*Collected data*.

::::

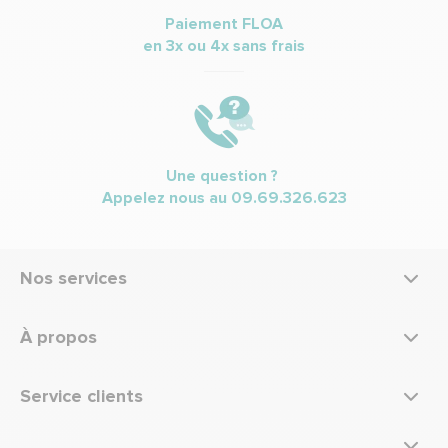
Paiement FLOA
en 3x ou 4x sans frais
Une question ?
Appelez nous au
09.69.326.623
Nos services
À propos
Service clients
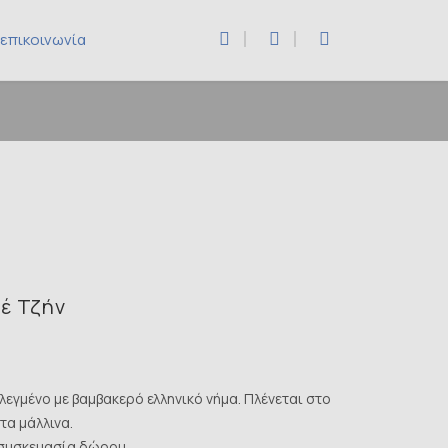
επικοινωνία
έ Τζήν
λεγμένο με βαμβακερό ελληνικό νήμα. Πλένεται στο
τα μάλλινα.
συσκευασία δώρου.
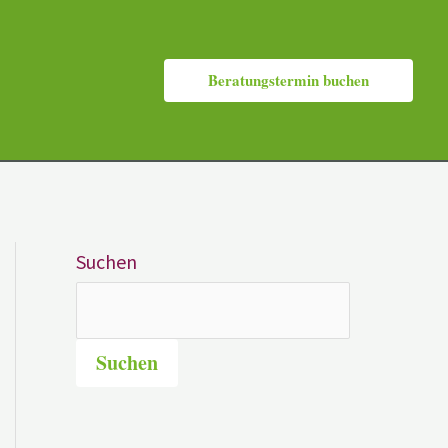
Beratungstermin buchen
Suchen
Suchen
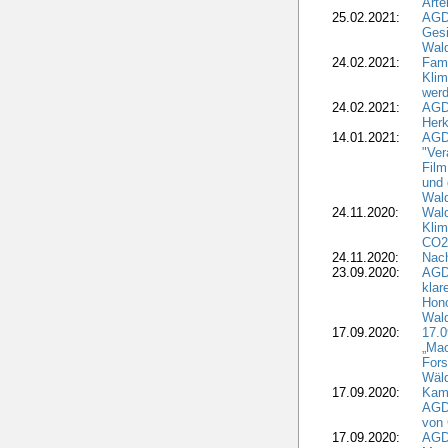
Art
25.02.2021:
AGDW
Gesi
Wald
24.02.2021:
Fami
Klim
wer
24.02.2021:
AGD
Herk
14.01.2021:
AGDW
"Ver
Film
und 
Wald
24.11.2020:
Wald
Klim
CO2
24.11.2020:
Nach
23.09.2020:
AGDW
klar
Hono
Wal
17.09.2020:
17.
„Mac
Fors
Wäld
17.09.2020:
Kamp
AGD
von 
17.09.2020:
AGD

::::

*Task item*. Repeat the records word for word. Any picture in them should be left out.

*Exercise answer*.
Paiement FLOA
en 3x ou 4x sans frais
Une question ?
Appelez nous au
09.69.326.623
Nos services
À propos
Service clients
επικοινωνία
έ Τζήν
λεγμένο με βαμβακερό ελληνικό νήμα. Πλένεται στο
τα μάλλινα.
συσκευασία δώρου.
Beratungstermin buchen
Suchen
Suchen
Art
25.02.2021:
AGDW
Gesi
Wald
24.02.2021:
Fami
Klim
wer
24.02.2021:
AGD
Herk
14.01.2021:
AGDW
"Ver
Film
und 
Wald
24.11.2020:
Wald
Klim
CO2
24.11.2020:
Nach
23.09.2020:
AGDW
klar
Hono
Wal
17.09.2020:
17.
„Mac
Fors
Wäld
17.09.2020:
Kamp
AGD
von 
17.09.2020:
AGD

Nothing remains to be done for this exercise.